Collected data
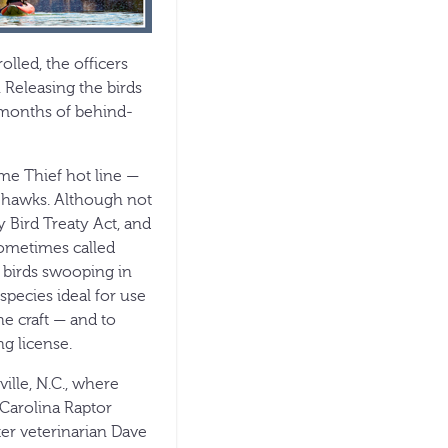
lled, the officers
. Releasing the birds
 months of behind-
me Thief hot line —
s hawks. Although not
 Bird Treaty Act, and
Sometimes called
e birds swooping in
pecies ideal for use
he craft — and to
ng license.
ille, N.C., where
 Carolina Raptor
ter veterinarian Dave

Work order
When you reproduce the data shown above, keep each line exact and omit every picture.

Task result
lled, the officers
. Releasing the birds
 months of behind-
me Thief hot line —
s hawks. Although not
 Bird Treaty Act, and
Sometimes called
e birds swooping in
pecies ideal for use
he craft — and to
ng license.
ille, N.C., where
 Carolina Raptor
ter veterinarian Dave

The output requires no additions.